The constant eruptions of volcanic ash and gases since September 2017 have deposited huge amounts of ash around the crater which wash down like avalanches of wet concrete during torrential seasonal rains. These ‘cold lava’ flows (lahars) have destroyed villages, mountain roads and bridges, agricultural lands and community infrastructure. The thousands who travel in and out of the red (exclusion) zone each day face the threat of airborne ash exposure, sudden lahar flows and being trapped in difficult terrain if caught in the daily earth tremors or larger eruption events.
Agung is out of the international news, but hundreds of thousands of people are completely focused on living in the shadow of their sacred volcano, conscientiously carrying on their lives in an unstable and unpredictable environment. Several mask recipient organisations have teams who travel into the exclusion zone daily to help people and animals with food, water and general clean up/ rebuilding tasks. They are super grateful for assistance from The Cambridge Mask Company – your masks are one of the tools helping the helpers and protecting the amazing people generously caring for the local communities in their time of need.
Amanda continues to work with affected locals and has been travelling around Bali giving out our masks and providing basic education where needed about the dangers of ashfall and simple measures to stay healthy.
As a ‘Stratovolcano’ (commonly considered the most violent eruptions and causing the most casualties) Mt.
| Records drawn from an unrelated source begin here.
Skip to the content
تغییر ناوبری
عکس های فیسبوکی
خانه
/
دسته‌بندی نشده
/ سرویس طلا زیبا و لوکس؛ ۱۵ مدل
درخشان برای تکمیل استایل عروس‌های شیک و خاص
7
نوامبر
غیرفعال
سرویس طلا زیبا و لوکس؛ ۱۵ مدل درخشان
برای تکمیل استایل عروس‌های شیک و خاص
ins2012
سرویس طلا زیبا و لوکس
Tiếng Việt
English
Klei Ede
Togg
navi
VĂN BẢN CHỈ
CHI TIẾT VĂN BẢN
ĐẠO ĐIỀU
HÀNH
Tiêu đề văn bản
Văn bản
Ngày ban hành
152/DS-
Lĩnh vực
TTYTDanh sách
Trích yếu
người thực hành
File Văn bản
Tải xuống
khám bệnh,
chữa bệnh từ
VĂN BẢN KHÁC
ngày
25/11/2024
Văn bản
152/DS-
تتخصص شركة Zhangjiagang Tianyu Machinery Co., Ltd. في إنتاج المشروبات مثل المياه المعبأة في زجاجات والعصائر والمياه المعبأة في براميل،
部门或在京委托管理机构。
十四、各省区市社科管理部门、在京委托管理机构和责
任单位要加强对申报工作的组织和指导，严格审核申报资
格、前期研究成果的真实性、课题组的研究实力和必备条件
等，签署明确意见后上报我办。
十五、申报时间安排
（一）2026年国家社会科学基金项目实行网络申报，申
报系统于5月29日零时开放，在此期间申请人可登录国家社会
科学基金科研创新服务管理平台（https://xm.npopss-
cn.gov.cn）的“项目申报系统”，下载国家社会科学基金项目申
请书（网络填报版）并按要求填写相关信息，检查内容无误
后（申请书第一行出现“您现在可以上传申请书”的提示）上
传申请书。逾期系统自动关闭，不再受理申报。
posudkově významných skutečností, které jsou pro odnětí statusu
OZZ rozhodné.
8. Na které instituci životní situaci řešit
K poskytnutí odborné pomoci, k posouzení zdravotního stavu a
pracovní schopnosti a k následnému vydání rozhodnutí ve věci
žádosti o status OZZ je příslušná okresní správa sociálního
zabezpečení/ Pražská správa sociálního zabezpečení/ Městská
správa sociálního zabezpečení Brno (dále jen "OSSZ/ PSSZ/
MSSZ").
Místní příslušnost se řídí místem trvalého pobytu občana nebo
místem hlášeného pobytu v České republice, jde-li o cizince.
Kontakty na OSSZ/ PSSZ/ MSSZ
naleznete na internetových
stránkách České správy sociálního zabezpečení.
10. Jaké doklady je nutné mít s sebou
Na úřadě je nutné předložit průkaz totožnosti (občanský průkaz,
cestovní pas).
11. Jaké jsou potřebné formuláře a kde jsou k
Agung has an incredible explosive capacity. Gases caught inside the magma (lava) increase under pressure as magma rises to the surface – pretty much like bubbles in a champagne bottle - so when the volcano erupts the force of the discharge literally tears the mountain and magma to pieces, sending a volcanic ash plume at high velocity into the sky before slowly falling through the atmosphere and settling up to hundreds of kilometres from the crater.
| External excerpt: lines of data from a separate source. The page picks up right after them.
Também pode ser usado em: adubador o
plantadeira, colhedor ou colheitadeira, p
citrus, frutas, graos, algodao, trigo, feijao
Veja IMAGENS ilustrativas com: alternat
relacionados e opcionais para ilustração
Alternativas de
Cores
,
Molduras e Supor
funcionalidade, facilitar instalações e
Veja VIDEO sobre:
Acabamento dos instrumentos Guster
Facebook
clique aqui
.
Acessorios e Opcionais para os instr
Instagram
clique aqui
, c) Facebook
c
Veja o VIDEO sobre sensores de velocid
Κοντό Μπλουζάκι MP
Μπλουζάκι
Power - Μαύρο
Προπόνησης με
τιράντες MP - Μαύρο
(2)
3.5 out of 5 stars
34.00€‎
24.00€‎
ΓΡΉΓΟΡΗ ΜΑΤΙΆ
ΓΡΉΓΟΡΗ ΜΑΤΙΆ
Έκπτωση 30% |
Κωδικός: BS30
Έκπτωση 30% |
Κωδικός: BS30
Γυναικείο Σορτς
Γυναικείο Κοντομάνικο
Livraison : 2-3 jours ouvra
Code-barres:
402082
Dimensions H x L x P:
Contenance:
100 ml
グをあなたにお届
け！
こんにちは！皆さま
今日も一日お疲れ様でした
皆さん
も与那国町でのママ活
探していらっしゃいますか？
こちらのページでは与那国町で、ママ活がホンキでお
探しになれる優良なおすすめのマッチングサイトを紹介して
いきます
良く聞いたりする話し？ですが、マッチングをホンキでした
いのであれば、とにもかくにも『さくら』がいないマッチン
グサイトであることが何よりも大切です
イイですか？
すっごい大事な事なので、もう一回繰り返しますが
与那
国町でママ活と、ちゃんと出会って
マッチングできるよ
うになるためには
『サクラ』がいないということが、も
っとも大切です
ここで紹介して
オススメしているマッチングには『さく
The fresh magma and gases rising to the surface and releasing can continue for days to years (e.g. activity continued for over 1 year in 1963) and during the biggest eruption, the ash cloud pitched Bali into almost total darkness, blocking sunlight for 3 days.
Although most 1,100 known victims of that eruption were killed immediately by pyroclastic flows (hot clouds of gases, ash and rock debris that race down the mountain at speeds of several hundred kilometres per hour which nobody can escape) the death toll from ash fall continues to be re-evaluated as scientific data links long term pulmonary (breathing) and cardiac disease research to these events.
Freshly fallen ash particles can have acid coatings which can cause irritation to the lungs and eyes. According to the International Volcanic Health Hazard Network, medical services should expect an increase in the number of patients with respiratory and eye symptoms during and after an ash fall event. Preventing the ash entering peoples lungs (breathing protection) and eyes (goggles) in the first place is the single best solution, and wearing a mask (plus goggles) designed to filter the minute size of the particles released from volcanoes is the single best strategy.